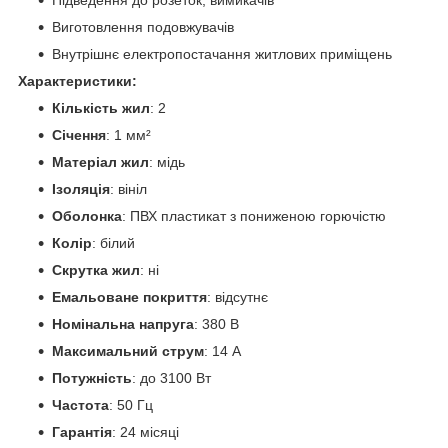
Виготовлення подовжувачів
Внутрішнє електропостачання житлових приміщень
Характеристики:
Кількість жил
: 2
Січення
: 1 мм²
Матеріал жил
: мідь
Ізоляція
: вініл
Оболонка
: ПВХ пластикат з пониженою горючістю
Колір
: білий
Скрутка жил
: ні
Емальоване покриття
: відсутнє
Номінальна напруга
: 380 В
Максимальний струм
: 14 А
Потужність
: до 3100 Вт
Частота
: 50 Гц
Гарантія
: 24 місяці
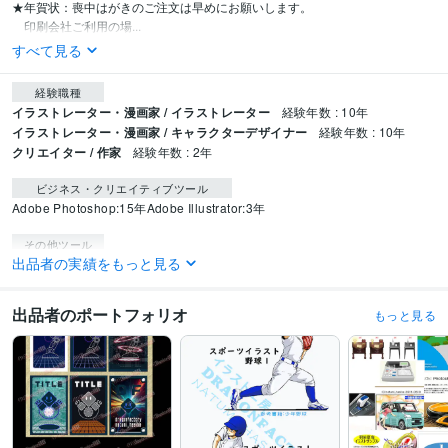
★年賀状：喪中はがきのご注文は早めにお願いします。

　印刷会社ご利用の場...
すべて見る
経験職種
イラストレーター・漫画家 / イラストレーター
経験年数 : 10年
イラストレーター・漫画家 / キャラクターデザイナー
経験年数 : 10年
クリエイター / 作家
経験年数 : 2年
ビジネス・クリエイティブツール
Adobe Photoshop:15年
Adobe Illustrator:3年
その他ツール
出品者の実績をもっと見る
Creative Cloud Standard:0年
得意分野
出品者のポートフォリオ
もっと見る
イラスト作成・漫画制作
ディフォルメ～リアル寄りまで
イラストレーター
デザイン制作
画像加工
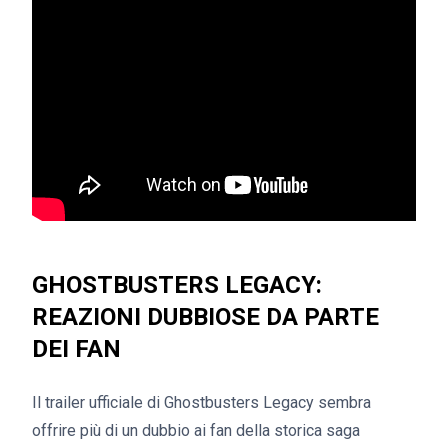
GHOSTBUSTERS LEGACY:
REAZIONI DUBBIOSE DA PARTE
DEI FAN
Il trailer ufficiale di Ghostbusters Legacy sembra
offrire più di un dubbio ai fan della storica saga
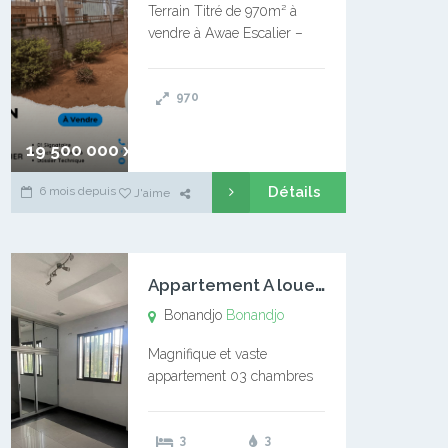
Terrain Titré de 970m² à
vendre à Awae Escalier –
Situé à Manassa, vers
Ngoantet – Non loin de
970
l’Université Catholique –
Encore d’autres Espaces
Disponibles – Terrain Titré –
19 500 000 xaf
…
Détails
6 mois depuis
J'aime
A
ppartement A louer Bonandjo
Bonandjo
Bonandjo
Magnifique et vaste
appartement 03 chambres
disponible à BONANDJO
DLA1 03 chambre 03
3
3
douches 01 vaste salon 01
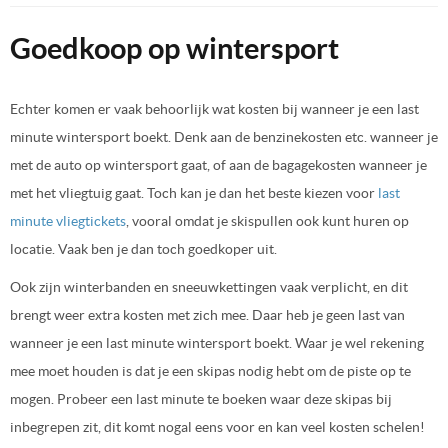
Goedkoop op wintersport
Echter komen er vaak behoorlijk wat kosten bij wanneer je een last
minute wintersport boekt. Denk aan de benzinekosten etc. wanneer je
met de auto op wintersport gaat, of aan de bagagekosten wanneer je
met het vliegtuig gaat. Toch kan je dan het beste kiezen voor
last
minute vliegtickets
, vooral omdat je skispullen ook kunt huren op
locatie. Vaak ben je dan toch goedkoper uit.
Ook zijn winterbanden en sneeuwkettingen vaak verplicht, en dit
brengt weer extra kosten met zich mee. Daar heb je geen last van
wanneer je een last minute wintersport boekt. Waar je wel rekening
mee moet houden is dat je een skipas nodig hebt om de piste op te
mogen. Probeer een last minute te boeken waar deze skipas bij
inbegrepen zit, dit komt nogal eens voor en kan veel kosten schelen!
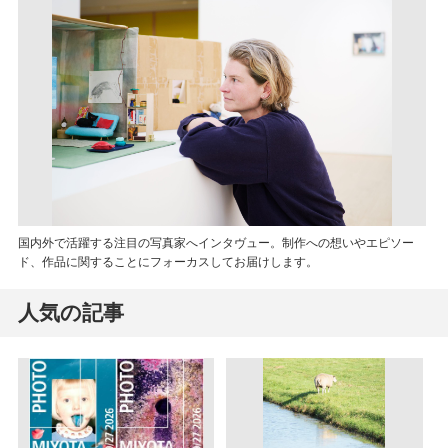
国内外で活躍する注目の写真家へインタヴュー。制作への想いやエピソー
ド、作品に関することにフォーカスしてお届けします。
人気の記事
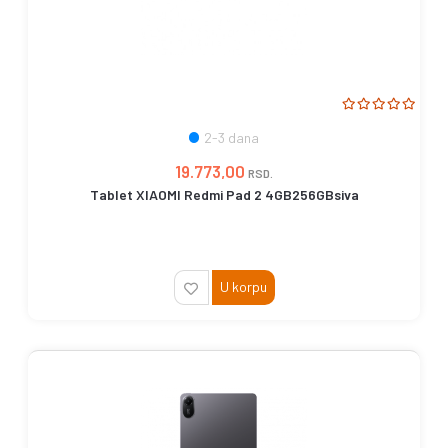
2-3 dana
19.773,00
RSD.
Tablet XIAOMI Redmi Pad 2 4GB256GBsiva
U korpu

^^^^

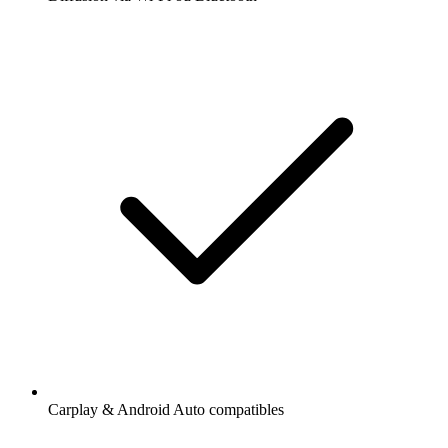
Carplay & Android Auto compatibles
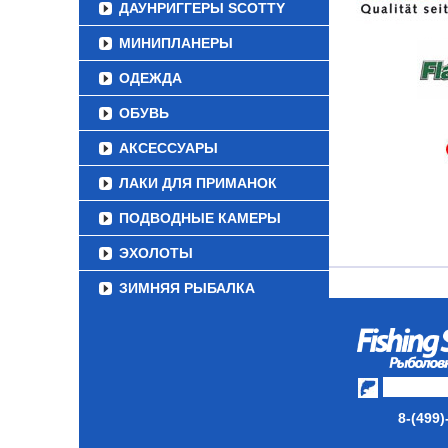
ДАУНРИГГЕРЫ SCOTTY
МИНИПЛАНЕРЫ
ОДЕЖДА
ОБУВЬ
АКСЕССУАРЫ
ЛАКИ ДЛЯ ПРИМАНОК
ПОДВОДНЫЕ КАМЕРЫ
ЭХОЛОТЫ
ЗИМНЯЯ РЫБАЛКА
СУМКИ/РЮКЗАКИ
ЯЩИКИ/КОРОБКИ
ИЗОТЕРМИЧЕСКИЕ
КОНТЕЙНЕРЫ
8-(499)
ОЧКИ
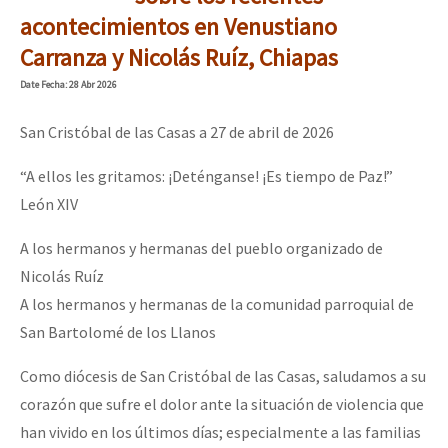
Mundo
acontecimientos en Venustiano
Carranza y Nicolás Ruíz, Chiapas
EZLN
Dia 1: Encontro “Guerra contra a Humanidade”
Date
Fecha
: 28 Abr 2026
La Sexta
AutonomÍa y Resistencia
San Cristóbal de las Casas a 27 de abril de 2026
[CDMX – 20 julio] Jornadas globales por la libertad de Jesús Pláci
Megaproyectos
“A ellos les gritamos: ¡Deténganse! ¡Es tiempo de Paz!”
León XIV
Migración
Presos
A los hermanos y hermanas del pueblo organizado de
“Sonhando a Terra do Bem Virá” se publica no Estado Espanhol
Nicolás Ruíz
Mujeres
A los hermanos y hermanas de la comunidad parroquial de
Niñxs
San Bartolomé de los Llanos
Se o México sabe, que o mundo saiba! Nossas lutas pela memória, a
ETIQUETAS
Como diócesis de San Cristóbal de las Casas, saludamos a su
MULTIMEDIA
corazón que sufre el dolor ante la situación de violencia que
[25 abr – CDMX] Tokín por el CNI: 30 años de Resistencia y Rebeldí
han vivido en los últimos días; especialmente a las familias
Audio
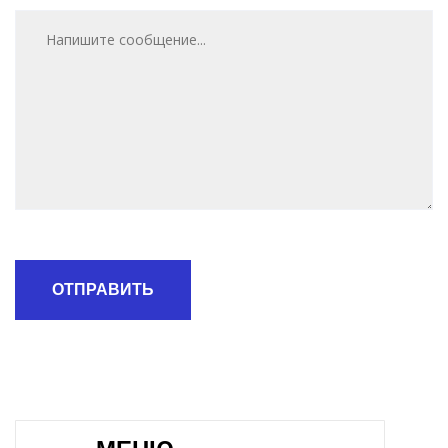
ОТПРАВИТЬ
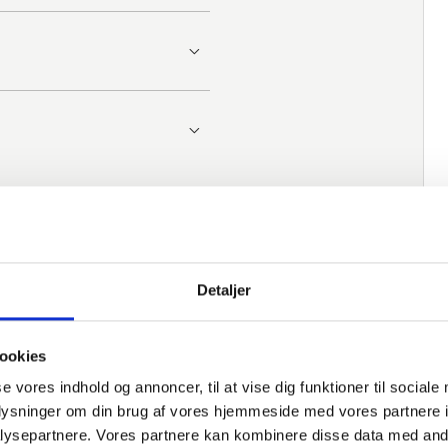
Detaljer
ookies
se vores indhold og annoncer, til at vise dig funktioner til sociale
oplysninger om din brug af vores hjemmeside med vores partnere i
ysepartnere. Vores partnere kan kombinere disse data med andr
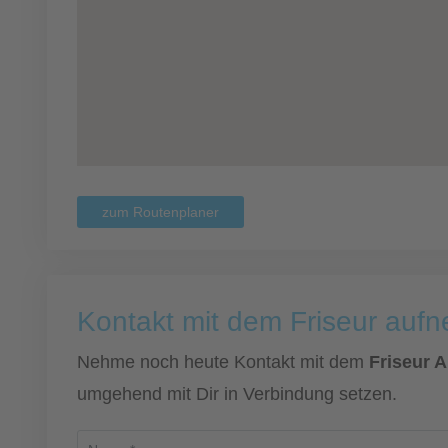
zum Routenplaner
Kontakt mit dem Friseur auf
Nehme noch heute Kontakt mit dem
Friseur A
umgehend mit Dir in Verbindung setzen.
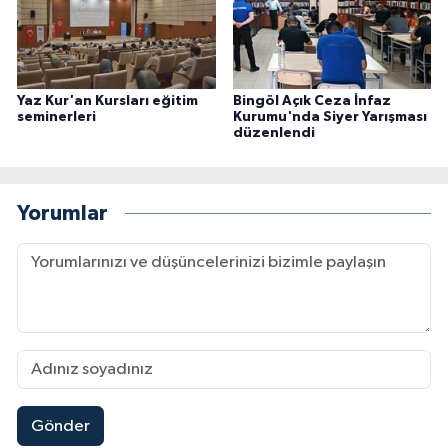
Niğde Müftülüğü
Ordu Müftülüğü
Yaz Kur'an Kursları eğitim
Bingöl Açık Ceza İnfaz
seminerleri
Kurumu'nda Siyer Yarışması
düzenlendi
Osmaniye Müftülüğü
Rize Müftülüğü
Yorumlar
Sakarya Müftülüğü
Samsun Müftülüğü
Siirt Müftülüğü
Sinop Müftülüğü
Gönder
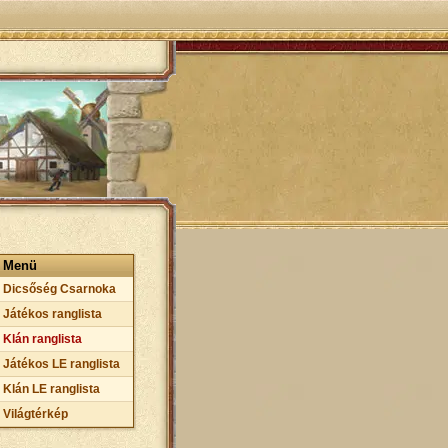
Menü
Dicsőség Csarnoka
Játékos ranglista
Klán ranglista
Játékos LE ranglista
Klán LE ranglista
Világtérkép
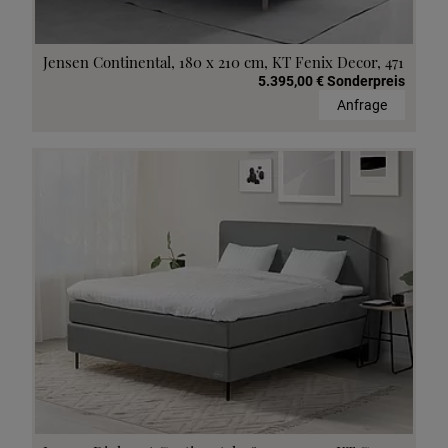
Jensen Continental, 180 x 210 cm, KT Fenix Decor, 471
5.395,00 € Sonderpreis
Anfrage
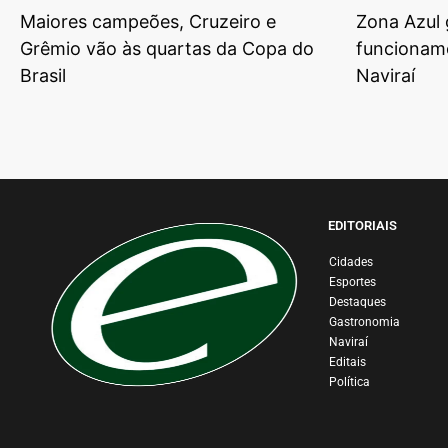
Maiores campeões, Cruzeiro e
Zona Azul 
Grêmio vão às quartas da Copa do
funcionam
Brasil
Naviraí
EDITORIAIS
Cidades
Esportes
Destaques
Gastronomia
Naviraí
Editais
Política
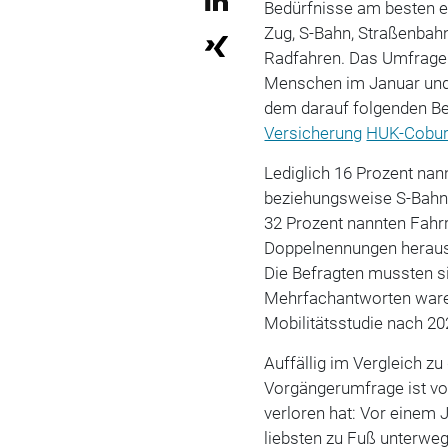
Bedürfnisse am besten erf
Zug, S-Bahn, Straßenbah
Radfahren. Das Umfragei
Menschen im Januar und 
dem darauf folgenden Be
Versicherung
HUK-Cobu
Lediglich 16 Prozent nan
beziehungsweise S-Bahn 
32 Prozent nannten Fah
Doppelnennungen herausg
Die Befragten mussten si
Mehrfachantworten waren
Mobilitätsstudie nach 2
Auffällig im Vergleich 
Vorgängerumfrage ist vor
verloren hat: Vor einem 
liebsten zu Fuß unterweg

^^^^

* REQUIRED ACTION
Because only one stretch of the records is wanted, please output the lines from the one holding "Кількість жил" through the one holding "brengt weer extra" exactly, both included, and leave every picture out.

* TASK ANSWER
Кількість жил
: 2
Січення
: 1 мм²
Матеріал жил
: мідь
Ізоляція
: вініл
Оболонка
: ПВХ пластикат з пониженою горючістю
Колір
: білий
Скрутка жил
: ні
Емальоване покриття
: відсутнє
Номінальна напруга
: 380 В
Максимальний струм
: 14 А
Потужність
: до 3100 Вт
Частота
: 50 Гц
Гарантія
: 24 місяці
★年賀状：喪中はがきのご注文は早めにお願いします。

　印刷会社ご利用の場...
すべて見る
経験職種
イラストレーター・漫画家 / イラストレーター
経験年数 : 10年
イラストレーター・漫画家 / キャラクターデザイナー
経験年数 : 10年
クリエイター / 作家
経験年数 : 2年
ビジネス・クリエイティブツール
Adobe Photoshop:15年
Adobe Illustrator:3年
その他ツール
出品者の実績をもっと見る
Creative Cloud Standard:0年
得意分野
出品者のポートフォリオ
もっと見る
イラスト作成・漫画制作
ディフォルメ～リアル寄りまで
イラストレーター
デザイン制作
画像加工
GHOSTBUSTERS LEGACY:
REAZIONI DUBBIOSE DA PARTE
DEI FAN
Il trailer ufficiale di Ghostbusters Legacy sembra
offrire più di un dubbio ai fan della storica saga
Terrain Titré de 970m² à
vendre à Awae Escalier –
Situé à Manassa, vers
Ngoantet – Non loin de
970
l’Université Catholique –
Encore d’autres Espaces
Disponibles – Terrain Titré –
19 500 000 xaf
…
Détails
6 mois depuis
J'aime
A
ppartement A louer Bonandjo
Bonandjo
Bonandjo
Magnifique et vaste
appartement 03 chambres
disponible à BONANDJO
DLA1 03 chambre 03
3
3
douches 01 vaste salon 01
Goedkoop op wintersport
Echter komen er vaak behoorlijk wat kosten bij wanneer je een last
minute wintersport boekt. Denk aan de benzinekosten etc. wanneer je
met de auto op wintersport gaat, of aan de bagagekosten wanneer je
met het vliegtuig gaat. Toch kan je dan het beste kiezen voor
last
minute vliegtickets
, vooral omdat je skispullen ook kunt huren op
locatie. Vaak ben je dan toch goedkoper uit.
Ook zijn winterbanden en sneeuwkettingen vaak verplicht, en dit
brengt weer extra kosten met zich mee. Daar heb je geen last van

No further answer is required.